Navalny’s wife and virtually everyone else were certain he had been
poisoned. Christo Grozev of Bellingcat,
a
Netherlands-based investigative journalism group that specializes in
fact-checking and open-source intelligence (OSINT), contacted the
recovering Navalny and told him he thought he knew the men who tried to
kill him.
Navalny invited Christo
and his team to the German town where he was recovering and Christo
recorded their investigation in real time as Navalny continued his
opposition to Putin, despite the threat on his life. This is
Cinéma vérité in the
truest sense of the term, a can’t miss film of a man of enormous
patriotism and courage, full of tension, better than any fictional
thriller from Hollywood, and a testament to a man now in a Russian
prison being brutally tortured, according to Christo in a Q&A after the
screening.
Full Time
(9/10): 85 minutes. NR. Laure Calamy gives a
bravura performance as a single mother of two young children working as
a chambermaid in a five-star Paris hotel, but still trying to get a
better job and get out of debt. She commutes to Paris from a small town
when a transit strike hits and the fit hits the shan. Hard as it might
be to believe, this is full of tension as she juggles her life and tries
to survive. One of the best films of the year.
In French.
The Playboy Murders (7/10):
six-part series. It’s all coming out now, the depravity surrounding Hugh
Hefner’s Playboy Mansion in Holmby Hills, an exclusive Los Angeles
enclave. A previous multi-part documentary, Secrets of Playboy
(2022) told the tawdry truth about how the “Bunnies” were manipulated
and taken advantage of. This series deals with six murders. I’ve seen
the first, Bunny Meets Bachelor. It emphasizes the low-class people
involved in Hefner’s “home.” These women who flaunted nudity and free
sex were not the kind you would take home to Mother, but they still had
the right to be respected as human beings, and they weren’t.

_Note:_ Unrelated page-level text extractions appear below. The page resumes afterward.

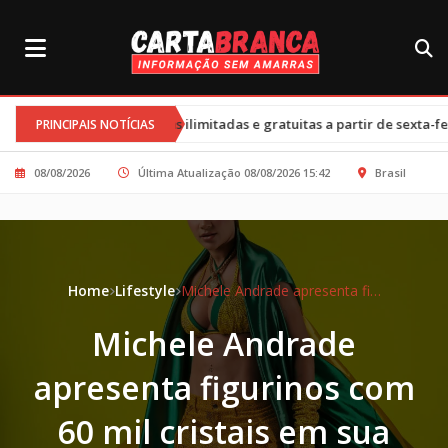
•
sas ilimitadas e gratuitas a partir de sexta-feira
Cortes nos pr
PRINCIPAIS NOTÍCIAS
08/08/2026
Última Atualização 08/08/2026 15:42
Brasil
Home
Lifestyle
Michele Andrade apresenta figurinos com 60 mil cristais em sua turnê de Carnaval
Michele Andrade
apresenta figurinos com
60 mil cristais em sua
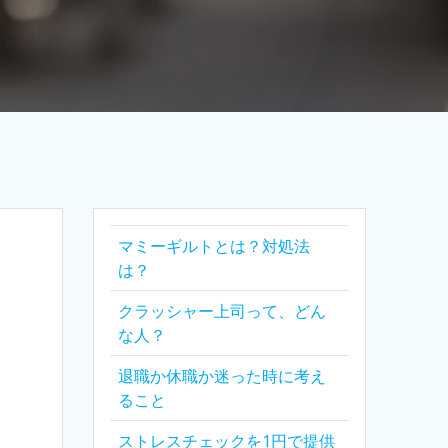
マミーギルトとは？対処法
は？
クラッシャー上司って、どん
な人？
退職か休職か迷った時に考え
ること
ストレスチェックを1円で提供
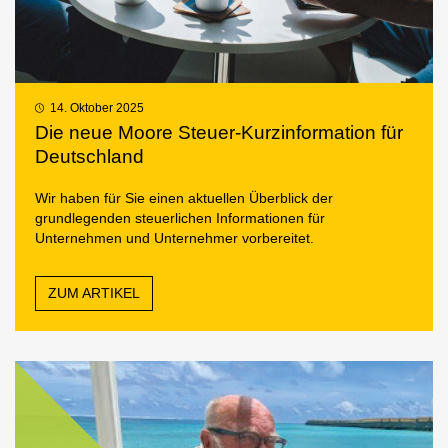
14. Oktober 2025
Die neue Moore Steuer-Kurzinformation für
Deutschland
Wir haben für Sie einen aktuellen Überblick der
grundlegenden steuerlichen Informationen für
Unternehmen und Unternehmer vorbereitet.
ZUM ARTIKEL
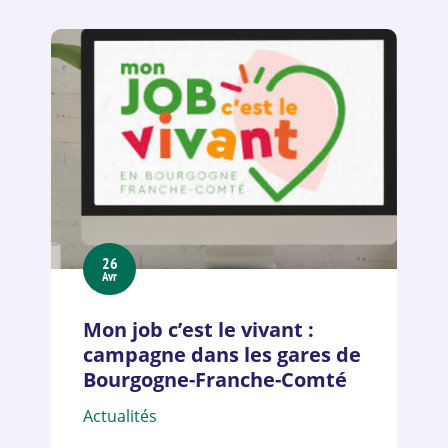
26
Avr
Mon job c’est le vivant :
campagne dans les gares de
Bourgogne-Franche-Comté
Actualités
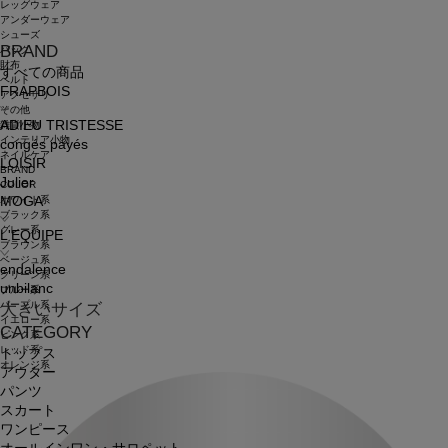
レッグウェア
アンダーウェア
シューズ
BRAND
バッグ
財布
すべての商品
ベルト
FRAPBOIS
アクセサリ
その他
ADIEU TRISTESSE
雑貨小物
インテリア小物
congés payés
ネイルケア
LOISIR
BRAND
Julier
COLOR
ホワイト系
MOGA
ブラック系
グレー系
L'EQUIPE
ブラウン系
ベージュ系
endalence
グリーン系
unbilanc
ブルー系
パープル系
大きいサイズ
イエロー系
CATEGORY
ピンク系
レッド系
トップス
オレンジ系
アウター
パンツ
スカート
ワンピース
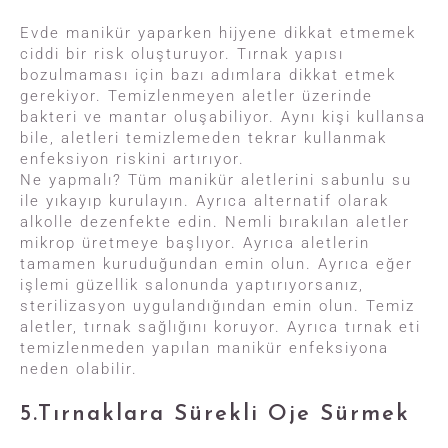
Evde manikür yaparken hijyene dikkat etmemek
ciddi bir risk oluşturuyor. Tırnak yapısı
bozulmaması için bazı adımlara dikkat etmek
gerekiyor. Temizlenmeyen aletler üzerinde
bakteri ve mantar oluşabiliyor. Aynı kişi kullansa
bile, aletleri temizlemeden tekrar kullanmak
enfeksiyon riskini artırıyor.
Ne yapmalı? Tüm manikür aletlerini sabunlu su
ile yıkayıp kurulayın. Ayrıca alternatif olarak
alkolle dezenfekte edin. Nemli bırakılan aletler
mikrop üretmeye başlıyor. Ayrıca aletlerin
tamamen kuruduğundan emin olun. Ayrıca eğer
işlemi güzellik salonunda yaptırıyorsanız,
sterilizasyon uygulandığından emin olun. Temiz
aletler, tırnak sağlığını koruyor. Ayrıca tırnak eti
temizlenmeden yapılan manikür enfeksiyona
neden olabilir.
5.Tırnaklara Sürekli Oje Sürmek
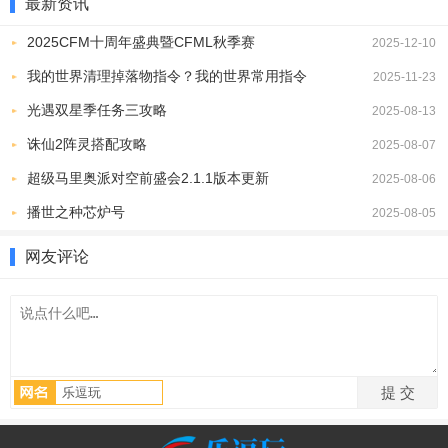
最新资讯
2025CFM十周年盛典暨CFML秋季赛
2025-12-10
我的世界清理掉落物指令？我的世界常用指令
2025-11-23
2、依据你所需修复照片的损伤程度，选择相应功能。比如，点击“老
光遇双星季任务三攻略
2025-08-13
照片修复”来恢复怀旧旧照。
诛仙2阵灵搭配攻略
2025-08-07
超级马里奥派对空前盛会2.1.1版本更新
2025-08-06
播世之种芯炉号
2025-08-05
网友评论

While it’s
not unexpected that these women and the men who took advantage of them,
all of whom were of a low moral tone, would live such lives, it is still
surprising to learn that they were killers and victims. As an aside, I
played lots of tennis with the late Keith Hefner, Hugh’s brother, and he
was a soft-spoken gentleman when I was with him, but he lived in his
brother’s mansion and is seen in some of these clips.
Marlowe (6/10):
102 minutes w/o credits. R. A gorgeous heiress (Diane Kruger), the
daughter of a big movie star (Jessica Lange) hires PI Philip Marlowe to
find her former lover and naturally a lot of nefariousness is uncovered.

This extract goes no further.